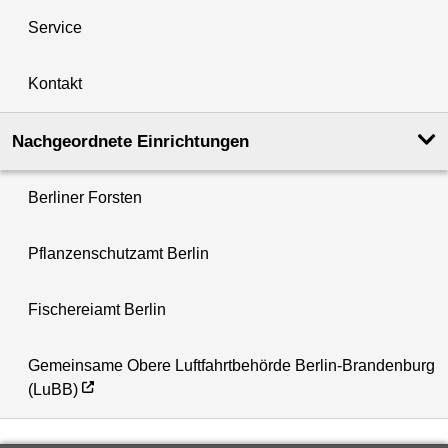
Service
Kontakt
Nachgeordnete Einrichtungen
Berliner Forsten
Pflanzenschutzamt Berlin
Fischereiamt Berlin
Gemeinsame Obere Luftfahrtbehörde Berlin-Brandenburg
(LuBB)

☆ ☆ ☆

Task directions: Exactly as written, copy the lines from the one containing "Pflanzenschutzamt Berlin" to the end of the entries, both ends included.

Solution for this problem:
Pflanzenschutzamt Berlin
Fischereiamt Berlin
Gemeinsame Obere Luftfahrtbehörde Berlin-Brandenburg
(LuBB)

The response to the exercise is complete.